Como no les tenía simpatía a los sacerdotes, no se habían casado por iglesia mis padres, ni bautizado a nosotras.  Poco antes de dejarnos, mamá dice que le dijo: “- Garita, (como él la llamaba), ahora podés bautizar a tus hijas, en la iglesia que hizo su padre”; y así fue.
Tengo vagos recuerdos de un ser que uno se quiere antes de nacer, en esos tristes momentos no entendía nada. No recuerdo haber visto el féretro, ni un entierro.  Tengo la imagen de un viejito (tenía 53 años). Siempre lo veía llegar al mediodía de traje, chaleco y sombrero; me sentaba en sus rodillas, quería que todas estuviéramos con él.  También mi hermana mayor, que se casó de quince años y la nietita de dos años que vivían al lado nuestro.  Nos hablaba en dialecto, cortaba panceta cruda ahumada, salame, queso, pan casero.  Todas comíamos contentas y nos daba traguitos de vino bueno, que hacían los hermanos de mamá en Colonia Caroya y cuya uva cosechaban.  Con el enojo de mamá, él le decía que era un tónico.

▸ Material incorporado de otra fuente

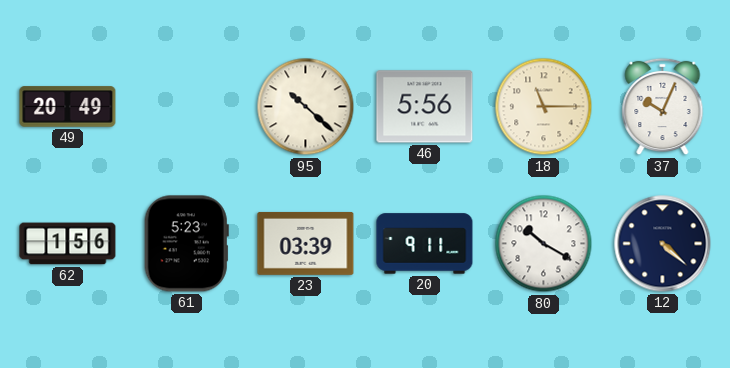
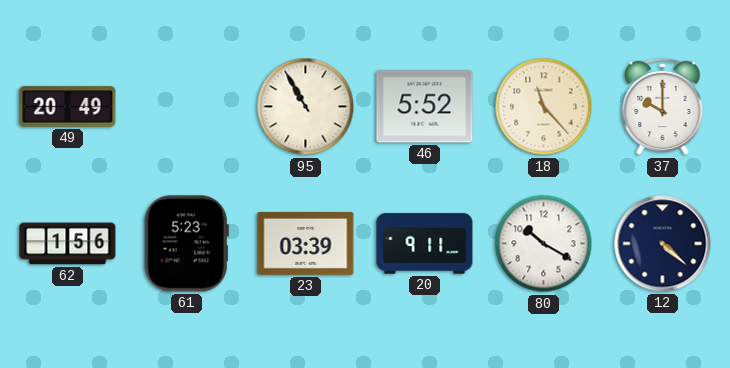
95: 10:22 -> 10:55
46: 5:56 -> 5:52
18: 11:15 -> 11:23
37: 10:04 -> 10:00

Todos los que lo conocieron dicen que era chistoso, generoso, compañero de sus empleados; pero también gritón, gruñón.  Mamá era muy callada y seria, firme.  Viuda tan joven, tuvo que hacer frente a muchas cosas, la ayudaba mucho mi cuñado, que no era mucho menor que ella.
Gracias papá. Descansa en paz. Lamento el poco tiempo que disfrutamos.